Ubuntu 18.04 hangs at "kvm: exiting hardware virtualization" on AMD servers with DVD

Bug #1777674 reported by Sujith Pandel on 2018-06-19
10
This bug affects 1 person
Affects Status Importance Assigned to Milestone
dellserver
Undecided
Unassigned
linux (Ubuntu)
High
Unassigned
Bionic
High
Unassigned
systemd (Ubuntu)
Undecided
Unassigned

Bug Description

Ubuntu 18.04 hangs at "kvm: exiting hardware virtualization" on AMD servers when under graceful reboot stress for 12hrs.

* This hand is observed only when Onboard SATA DVD Drive is connected.

* Not seen with Ubuntu 16.04.4 (HWE kernel v4.13)

* Seen with Ubuntu 18.04 (4.15.0-23-generic, 4.15.0-20-generic)

Steps:
Setup a DellEMC AMD server with Onboard DVD Drive, install Ubuntu 18.04 and start reboot stress
After a few reboots, observe that the machine hangs at "kvm: exiting hardware virtualization" and does not proceed with reboot cycles.

Only physical reset helps in continuing the reboot test.

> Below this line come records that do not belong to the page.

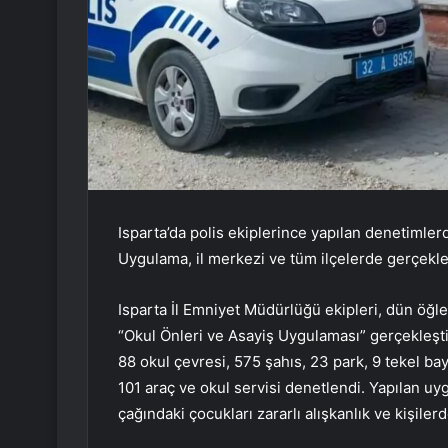
Isparta’da polis ekiplerince yapılan denetimlerd
Uygulama, il merkezi ve tüm ilçelerde gerçekleş
Isparta İl Emniyet Müdürlüğü ekipleri, dün öğle
“Okul Önleri ve Asayiş Uygulaması” gerçekleşti
88 okul çevresi, 575 şahıs, 23 park, 9 tekel bay
101 araç ve okul servisi denetlendi. Yapılan u
çağındaki çocukları zararlı alışkanlık ve kişi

Sujith Pandel (sujithpandel) wrote :
Sujith Pandel (sujithpandel) wrote :

Logs where the hang is not seen:
<snip>
[ 75.448494] kvm: exiting hardware virtualization
[ 76.187482] reboot: Restarting system
[ 76.191663] reboot: machine restart
[ 76.197621] ACPI MEMORY or I/O RESET_REG.
</snip>

The last 3 lines are not seen when the hang is observed.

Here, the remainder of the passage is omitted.